Wednesday, 30 November 2011

Auditing Climate “Science”

It is a long story why, but I was recently appointed to manage all the quality auditing within the company I work for, and of our suppliers. This is considered a vital role, for which I require training, and although I have been auditing for a while after an introductory course this week I am on a full Quality Manager’s course.

Learning to audit is eye-opening stuff, and very interesting that auditing is a general skill, not specific to the activity of the company; in fact the practice audit we completed was of the only part of our type of operation about which I know little, and it was no more difficult for me than it was for the guy who works in that area.

Also surprising is how vital auditing is to all activity if it is to be done well, how easily any organisation, even with the most competent and professional staff slips in quality. Any company of any size really should have a quality department, and typically companies involved in safety-related work are required to do so, either by a regulating authority or by their insurers (for the record, I believe insurance companies make the best regulators; that is the free-market libertarian in me).

The final surprise was that a good external audit will find about what is going wrong even the best-run organisation. The hosts for our audit were great, a very good company with an excellent auditing system of their own and frequent outside audits. Yet I still made findings.

So what does that have to do with climate research?

Publically-funded science is way behind commercial enterprise and even many government organisations in quality auditing. There is very little and what exists is done badly. Very badly. As in almost always breaking fundamental principles of auditing.
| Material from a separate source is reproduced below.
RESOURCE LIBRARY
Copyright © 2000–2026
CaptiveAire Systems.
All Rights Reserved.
Some of the requirements are listed here.

  1. Auditing should be to objective questions which query whether stated, objective aims are being achieved.
  2. Auditing should be carried out by independent people with training in quality auditing.
  3. The auditor should be able to present objective evidence of compliance or non-compliance for which:
    • the auditor should be able to state that any processes are suitable and are followed;
    • the auditor must have access to samples of all information used or produced, selected by the auditor.
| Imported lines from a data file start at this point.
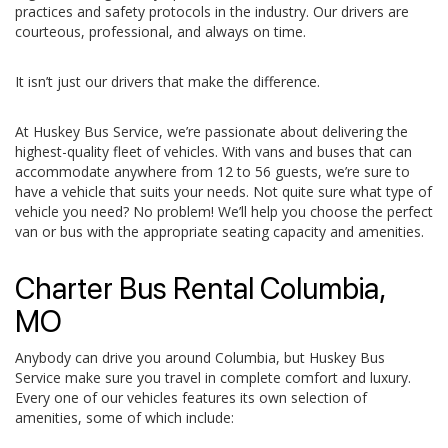
practices and safety protocols in the industry. Our drivers are
courteous, professional, and always on time.
It isn’t just our drivers that make the difference.
At Huskey Bus Service, we’re passionate about delivering the
highest-quality fleet of vehicles. With vans and buses that can
accommodate anywhere from 12 to 56 guests, we’re sure to
have a vehicle that suits your needs. Not quite sure what type of
vehicle you need? No problem! We’ll help you choose the perfect
van or bus with the appropriate seating capacity and amenities.
Charter Bus Rental Columbia,
MO
Anybody can drive you around Columbia, but Huskey Bus
Service make sure you travel in complete comfort and luxury.
Every one of our vehicles features its own selection of
amenities, some of which include:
The only external auditing carried out in government-funded science, certainly in British universities, is in the peer review of the resulting papers and the post-publication study by interested parties. This is an audit because it is an examination and verification of the paper, and the science behind the paper.

So I will consider that in respect to climate “science”.

  1. I am suspicious about the actual aims of climate science; I think they aim to prove that human activity causes climate change. A few of them start talking about “post-normal science”, which is by definition subjective. For those who still recognise science, an objective aim can be assumed, however if they are not honest about that aim, then they should fail every audit.
  2. The “scientists” complain vociferously when independent scientists are used for peer review. After publication their papers are studied by independent minds, although they have not been conspicuously grateful when gaping flaws are found.
  3. Objective evidence is where peer review falls down as an audit process within climate “science”:
    • the processes are not available in full to the reviewer. The authors of the papers refuse to allow their computer code to be provided to reviewers, let alone to interested readers post-publication;
    • the climate scientists conspire to break the UK Freedom of Information Act and Environmental Information Regulations in order to keep the data they use secret.

So peer-review and study of papers post-publication is not sound auditing.

Without auditing no-one (not even the researchers themselves, I must stress) knows whether the results have any merit whatever.

It is certain that they don’t know if the data sources are reliable. They don’t know if the initial data are sound. They don’t know if the processes are correct. They don’t know if the processes have been followed. They don’t know if the published results bear any relation to the output of the process.

I will go out on a limb here, from my experience with being audited and with auditing. For every paper written by climate “scientists” some, and often all, of those aspects behind a new paper will be flawed. Some of those flaws will be serious.

So what is the quality of those papers?